My philosophical output is controversial, highly praised by some and abhorred by others. When she reviewed A Common Humanity: Thinking about Love & Truth & Justice in the philosophy journal, Mind, Sophie Grace Chappell wrote that my work “does not stand on the battleground of theories”. I think she is right. I have invited philosophers to step off the battlefield so that they might see that their shared assumptions, which constitute the battlefield and distort what is at issue between them, are perhaps more significant than their disagreements.
In 1997 I published Romulus, My Father, a memoir that was praised as a work of literature and secured many invitations to writer’s festival. That is the main reasons why I’m called a writer.
Romulus, My Father changed the way I write. The English philosopher, Roger Scruton, called The Philosopher’s Dog, “an experiment in narrative philosophy”. He liked the book, so I assume he thought the experiment succeeded.
At the end of my Preface to the 2nd edition of Good and Evil: An Absolute Conception, I write:
Am I suggesting that the distinction between philosophy and art should be blurred? Yes and no.

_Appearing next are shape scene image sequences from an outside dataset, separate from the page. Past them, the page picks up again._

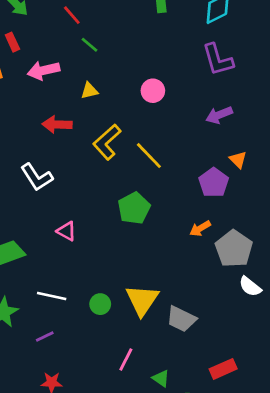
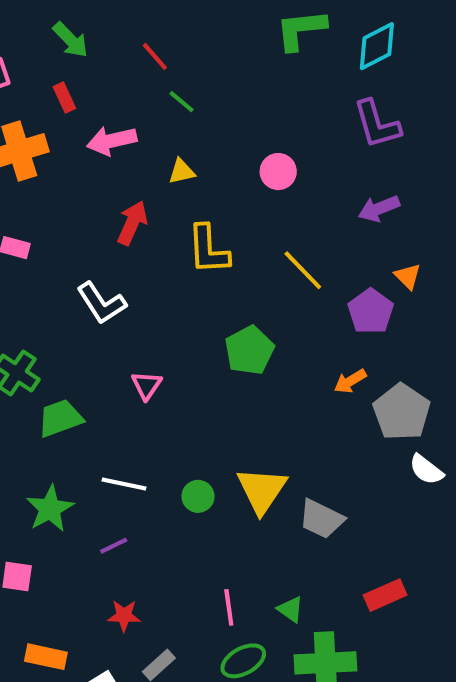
red arrow: (57, 124) -> (132, 223), turned 112
yellow L-shape: (107, 142) -> (208, 250), turned -51
yellow line: (149, 156) -> (303, 270), moved
pink triangle: (66, 231) -> (147, 385), turned 35
pink line: (126, 359) -> (229, 607), moved, turned -35

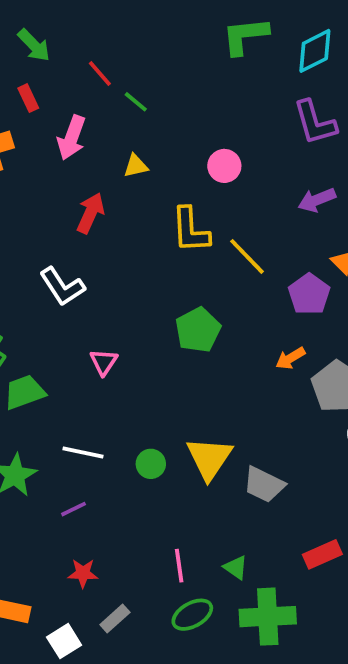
red line: (155, 56) -> (100, 74), moved
pink arrow: (112, 141) -> (72, 138), turned -57
yellow L-shape: (208, 250) -> (190, 230), moved

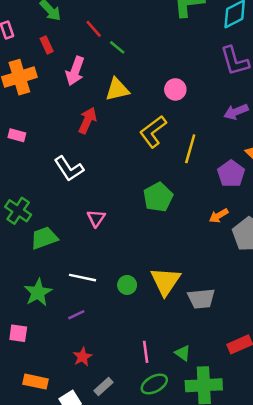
yellow triangle: (136, 166) -> (117, 89), size x1.5
yellow L-shape: (190, 230) -> (153, 132), turned 56
yellow line: (247, 256) -> (190, 149), turned 60
gray trapezoid: (264, 485) -> (201, 299), turned -32
red star: (83, 573) -> (83, 357), turned -30

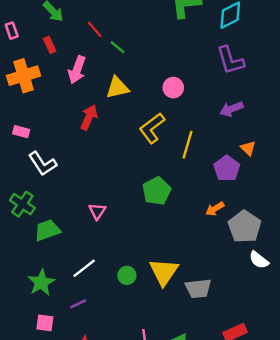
white L-shape: (69, 169) -> (43, 164), moved
white line: (83, 278) -> (84, 268), turned -50
pink square: (18, 333) -> (45, 323), moved

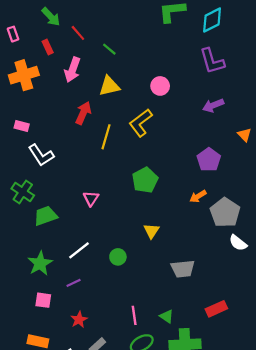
red line: (95, 29) -> (78, 33), moved
yellow line: (188, 145) -> (106, 137), moved
orange triangle: (248, 148) -> (244, 135), moved
yellow triangle: (164, 272) -> (151, 231), moved, size x0.6

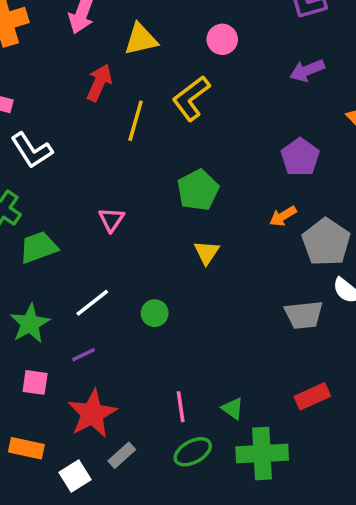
yellow triangle: (151, 231) -> (207, 252), moved
gray trapezoid: (183, 269) -> (304, 315), moved
red star: (79, 320) -> (92, 414), size x1.8

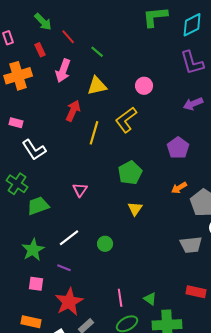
purple pentagon: (300, 157) -> (178, 148), moved
purple line: (84, 355) -> (64, 268), turned 48
red rectangle: (312, 396) -> (196, 292), turned 36

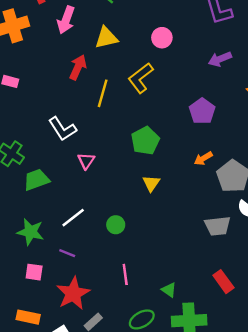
white L-shape: (34, 150) -> (62, 129), moved
green star: (33, 250) -> (30, 232), turned -30
red rectangle: (196, 292) -> (223, 282), turned 42
pink line: (120, 298) -> (125, 274), moved

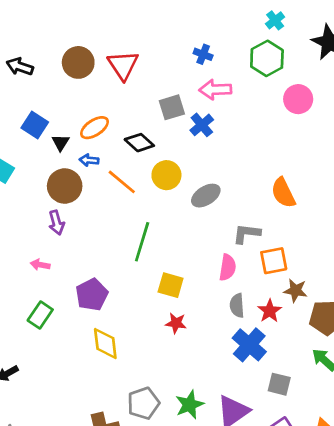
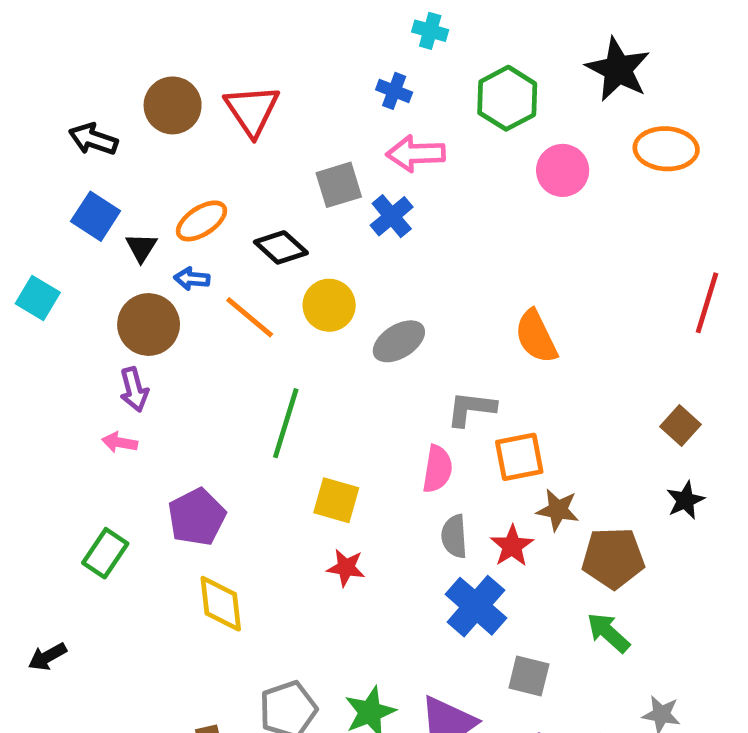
cyan cross: (275, 20) -> (430, 31), moved, turned -36
black arrow: (20, 67) -> (93, 139), moved
pink arrow: (40, 265) -> (120, 442), moved

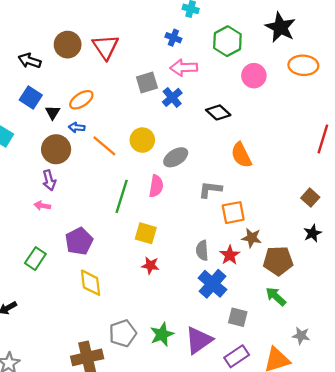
black diamond: (281, 247) -> (218, 112), moved
pink semicircle: (437, 469) -> (156, 186), moved

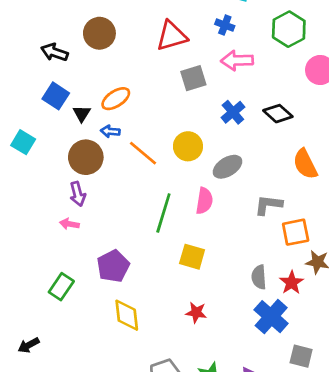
red triangle: (106, 47) -> (172, 36), moved, turned 48
blue cross: (172, 97) -> (233, 112), moved
red star: (150, 265) -> (196, 313), moved

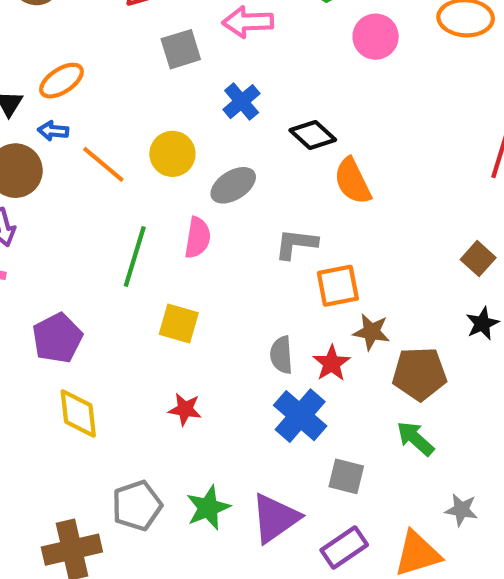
black diamond: (278, 114) -> (313, 135), moved

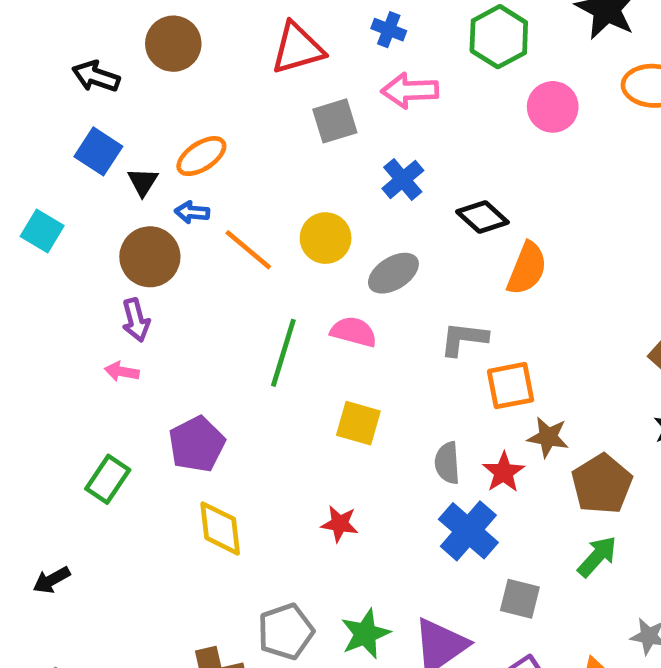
orange semicircle: (353, 181) -> (527, 268), turned -132
pink semicircle: (198, 238) -> (354, 332), turned -84
yellow square: (179, 323) -> (358, 423), moved
brown pentagon: (420, 374) -> (602, 484), turned -30
green arrow: (415, 439) -> (597, 557), turned 90

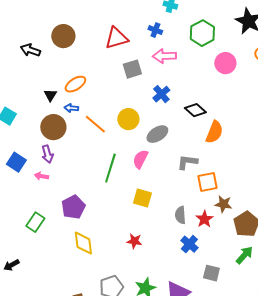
blue square: (98, 151) -> (16, 162), moved
pink semicircle: (354, 332) -> (140, 159), turned -78
blue cross: (468, 531) -> (189, 244), size x0.7

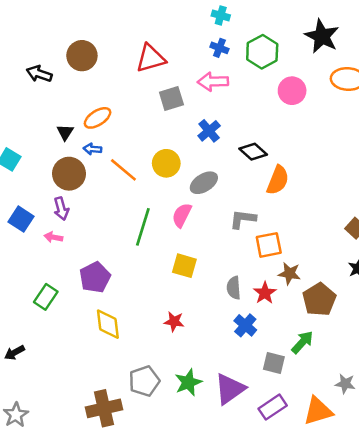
blue cross: (155, 30) -> (219, 48), moved
green arrow: (244, 255) -> (302, 342), moved

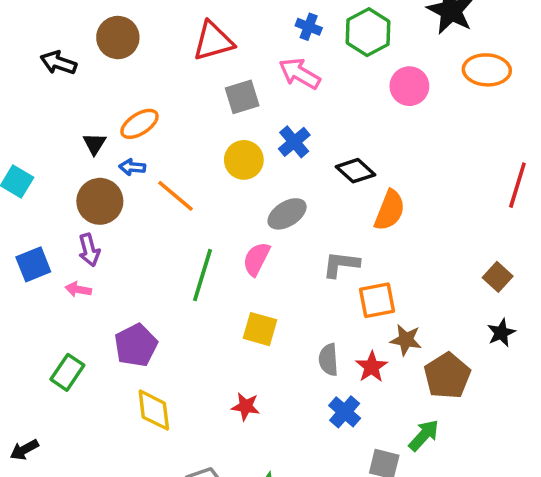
pink arrow: (213, 82) -> (300, 74), turned 32
yellow circle: (166, 163) -> (244, 160), moved
blue square: (21, 219) -> (33, 264), turned 35

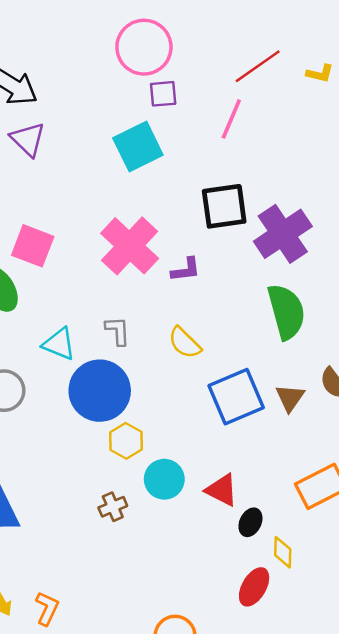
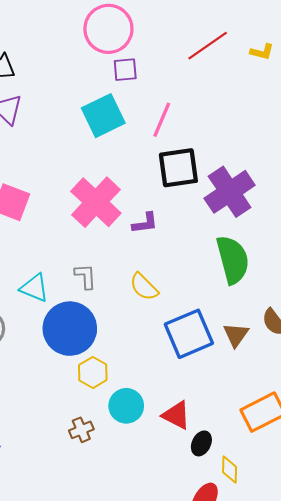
pink line: (231, 119) -> (162, 120), moved

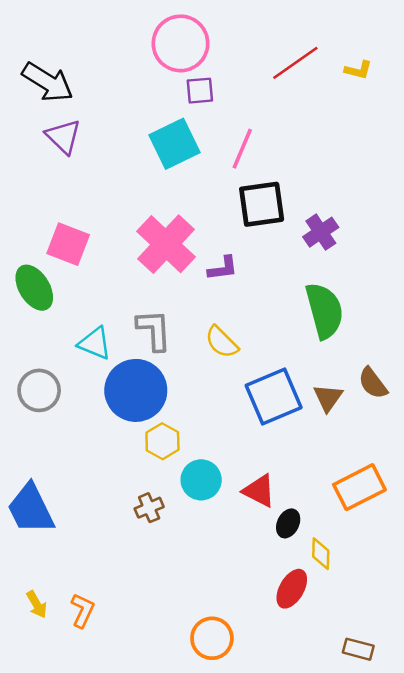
purple cross: (230, 192) -> (321, 232), size x0.6
gray L-shape: (85, 276) -> (154, 330), size x1.4

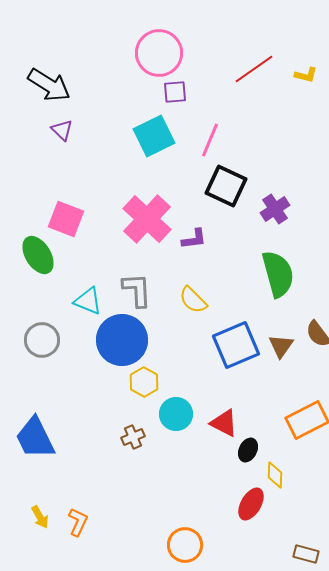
purple triangle: (63, 137) -> (62, 130), size x0.7
black square: (262, 204) -> (226, 186), turned 33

Philosophy should still be primarily a discursive discipline, distinguished markedly from the writing of novels, poetry and plays.
But if the discursive is no longer restricted to the exercise of the kind of thought in which form and content are separable, then, in roughly those parts of philosophy that the Europeans call philosophical anthropology, there will be no marked distinction between the narratives that must, to some degree, nourish inquiry and philosophical engagement with them.